Последний раз в родной Свердловск Юлия приезжала в апреле. Когда же начались боевые действия, это стало невозможным. Бывало такое, что три недели не могла дозвониться родным, из-за боевых действий там не работала мобильная связь. Юлия вспоминает интересную деталь, которую запомнила с апрельской поездки.
«Мэр договорился как-то с боевиками (там была группировка казаков) о том, что они особо ничего там не делают — он никакой такой позиции не занимает и их никуда сильно не пускает. На момент, когда я была там в апреле, там по городу висели флаги только с гербом города. Не было ни триколоров, ни оранжево-черных — ничего. Сняли государственный флаг. Не было захвата горсовета. Все было довольно мирно, спокойно и мэр там еще как-то держал ситуацию».
В Луганске Юлия Красильникова не имела собственного жилья. Ключи от последнего вернула хозяевам еще в апреле. Этот адрес уже был известен оппонентам, и в доме Юлия не чувствовала себя в безопасности.
«Ребенка я тогда отдала бабушке и самой было совсем не комфортно, с учетом того, что все адреса в паблике “гуляли”. Мы тогда жили в доме друга в центре города, но это тоже было место, которое знали абсолютно все, и в какой-то момент в мае надо было уйти и оттуда. Поскольку не было постоянного дома — я за семь лет несколько раз меняла съемное жилье, поэтому у меня не было привязки к какому-то конкретному месту и для меня всегда город был… Это были люди. Но, наверное, сейчас я не могу так говорить, потому что те люди, которые мне важны, практически все выехали. Те, кто там остались … мы не поддерживаем связь, не общаемся и я не уверена, что сможем найти общий язык. То есть я не знаю, как должны сложиться обстоятельства, чтобы наше общение восстановилось».
«Поэтому, наверное, для меня то, что осталось таким домом в Луганске, — это воспоминания. Я понимаю, как он изменился визуально, как он пострадал от боевых действий. Я понимаю, что я не найду там своих любимых улиц и тех локаций, где мне нравилось ходить ночью».
Ключей от родительского дома у Юли нет. Говорит, они всегда хранились в пределах дома. Там и остались, когда семья уехала из оккупированного города.
«У меня остались ключи от последней квартиры, где я жила. Это квартира друга. Это было как раз то последнее безопасное место, потому что все адреса уже были «запалены», а он никогда не светился на акциях, плюс этот адрес за ним никак не был зафиксирован».

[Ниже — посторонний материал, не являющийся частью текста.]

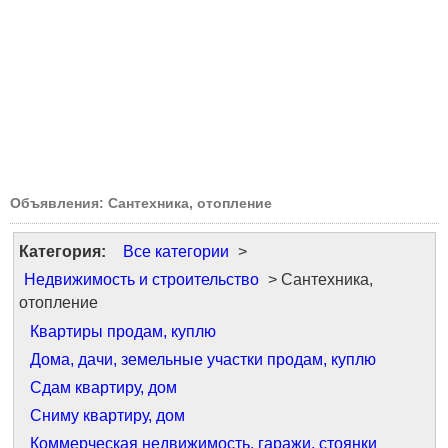
Объявления: Сантехника, отопление
Категория:
Все категории
>
Недвижимость и строительство
> Сантехника,
отопление
Квартиры продам, куплю
Дома, дачи, земельные участки продам, куплю
Сдам квартиру, дом
Сниму квартиру, дом
Коммерческая недвижимость, гаражи, стоянки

Спрашиваю у Юлии, не пыталась ли она вернуть ключи хозяину?
«Там история была такая — мы жили там с еще одной подругой. Она уехала немного раньше. Она уехала на праздники, на выходные в Киев и просто не вернулась. То есть она уехала туда, чтобы выдохнуть, прийти в себя — вообще без вещей и просто не вернулась назад. Через несколько дней уехала я. Друг оставался там один. Потом в какой-то момент он исчез со связи и, когда все стали пытаться поздравить его с днем рождения, оказалось, что он на полигоне и ушел в армию».
За семь лет в Луганске Юлия Красильникова, конечно, обжилась определенным имуществом. И забрать с собой удалось минимум, поэтому и выбросить вещи, которым уже более пяти лет, трудно. Они напоминают о довоенной жизни.
«У меня до сих пор остались некоторые вещи оттуда — из любимых. Какая-то любимая рубашка, какие-то шорты — то, что до сих пор я ношу часто. Уже вроде бы и понимаешь, сколько ему лет, но никак не можешь расстаться с этой вещью».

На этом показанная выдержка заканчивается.